■ **WHAT TO PRODUCE**: Could you restate every entry word for word, minus the pictures?

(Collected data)
________________________________________

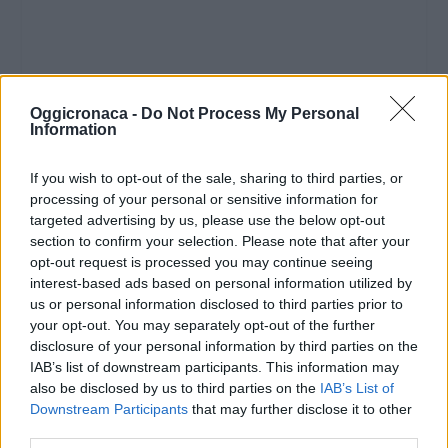
Oggicronaca -
Do Not Process My Personal
Information
If you wish to opt-out of the sale, sharing to third parties, or
processing of your personal or sensitive information for
targeted advertising by us, please use the below opt-out
section to confirm your selection. Please note that after your
opt-out request is processed you may continue seeing
interest-based ads based on personal information utilized by
us or personal information disclosed to third parties prior to
your opt-out. You may separately opt-out of the further
disclosure of your personal information by third parties on the
IAB’s list of downstream participants. This information may
also be disclosed by us to third parties on the
IAB’s List of
Downstream Participants
that may further disclose it to other
third parties.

________________________________________

■ **SOLVED PROBLEM**:
Oggicronaca -
Do Not Process My Personal
Information
If you wish to opt-out of the sale, sharing to third parties, or
processing of your personal or sensitive information for
targeted advertising by us, please use the below opt-out
section to confirm your selection. Please note that after your
opt-out request is processed you may continue seeing
interest-based ads based on personal information utilized by
us or personal information disclosed to third parties prior to
your opt-out. You may separately opt-out of the further
disclosure of your personal information by third parties on the
IAB’s list of downstream participants. This information may
also be disclosed by us to third parties on the
IAB’s List of
Downstream Participants
that may further disclose it to other
third parties.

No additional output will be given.